Frau Cottas Duft


Während ich noch dachte, das helle Bürschchen habe ja ganz schön großzügig gewohnt, wollte ich von der einen Kammer in die andere gehen und stieß dabei mit dem Kopf so heftig an den niedrigen Türrahmen, dass ich fast in die Knie ging. Mit brummendem Schädel rettete ich mich auf einen der wackeligen Holzstühle.
Im hinteren rechten Eck erschien aus dem sternendurchblitzten Dunkel Luthers Bett. Ich zögerte nicht, mich auf den Strohsack zu werfen, bedeckte meine Augen mit den Händen und döste vor mich hin. Sekunden, Minuten oder länger?
Eine helle, spöttische Frauenstimme drang auf mich ein:
„Nun erhebe dich schon, auf nach Sankt Georg, in die Schule! Keine Müdigkeit vortäuschen! Hast du wieder gelesen, bis der Docht heruntergebrannt war?“
„Pardon“, sagte ich, „Sie müssen sich irren, ich bin nur ein Besucher des Lutherhauses.“
„Besucher? Fein gesagt, mein Junge. So, und jetzt raus aus deinem Verhau. Frau Cotta wartet unten. Sie will dir gute Ratschläge mit auf den Weg geben.

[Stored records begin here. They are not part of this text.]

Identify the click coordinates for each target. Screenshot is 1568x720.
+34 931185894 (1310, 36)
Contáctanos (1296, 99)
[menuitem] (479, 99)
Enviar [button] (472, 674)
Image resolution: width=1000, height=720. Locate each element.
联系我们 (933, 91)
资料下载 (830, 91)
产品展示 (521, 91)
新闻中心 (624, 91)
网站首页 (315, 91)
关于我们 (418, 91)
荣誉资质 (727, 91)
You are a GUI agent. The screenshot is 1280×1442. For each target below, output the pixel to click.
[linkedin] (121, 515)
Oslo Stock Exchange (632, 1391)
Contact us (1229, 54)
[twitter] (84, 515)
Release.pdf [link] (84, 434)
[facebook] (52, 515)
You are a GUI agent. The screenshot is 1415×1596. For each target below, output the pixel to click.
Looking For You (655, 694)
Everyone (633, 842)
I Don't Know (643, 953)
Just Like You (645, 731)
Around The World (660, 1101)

Sei artig, hörst du?“
Cotta?
Ich erinnerte mich. Das Haus, in dem ich mich befand, hat der Familie Cotta gehört. Und diese Frau Cotta, Ursula Cotta, war ja der Anlass, dass ich nach Eisenach gefahren war. Schließlich ist es schon interessant, einer Vorfahrin nachzuspionieren, zumal so einer.
Ich stolperte die Treppe hinab.
„Na also“, schallte es mir entgegen, „komm her, Junge!“
Frau Cotta zog mich an ihren mütterlichen Busen.
Ich reichte ihr dabei mit meiner Nasenspitze immerhin schon bis an ihre vollen Lippen hinan und musste meinen Kopf nur um ein weniges verdrehen und neigen, um dort hinab auf ihre wonneverheißenden Erhebungen blicken zu können.
„Am Abend erzählst du mir wieder, was du gelernt hast, ja?“
Sie duftete so, wie ich es mochte, und mit diesem Duft in der Nase eilte ich durch die Gassen. Zwar dachte ich unterwegs, dass ich ja vermutlich ein erwachsener Mann in der Jetztzeit sei, doch es benebelte mich Frau Cottas Duft. Diesen Duft zu riechen, war Ansporn genug, täglich die Schule zu besuchen und der neugierigen Frau Cotta am Abend vom Lernerfolg zu berichten. Ganz wissbegierig hörte sie dann zu, drückte mich abschließend an ihre weiche Brust, gab mir wohl zuweilen einen raschen Kuss auf meine Nasenspitze, schickte mich zuerst in die Küche und dann hinauf in mein Dachjuchhe.
Als ich wieder draußen vor Frau Cottas Haus ein Weilchen gedankenverloren verharrte, entfernten sich meine Schritte von mir. Ich rieb mir meine Beule und ließ die Schritte enteilen, froh, den jungen Luther los zu sein. Lange dauerte es, bis ich wieder zu eigenen Schritten fand. Nur langsam setzte ich Fuß vor Fuß. Hatte ich doch für kurze Zeit den Atem der Geschichte verspürt.
Frau Cotta und ich hatten ihn auf den Weg gebracht, ihn – Luther, Martin, den künftigen Reformator, der wie ich immer Frau Cottas Duft in der Nase behalten hatte, immer, für immer!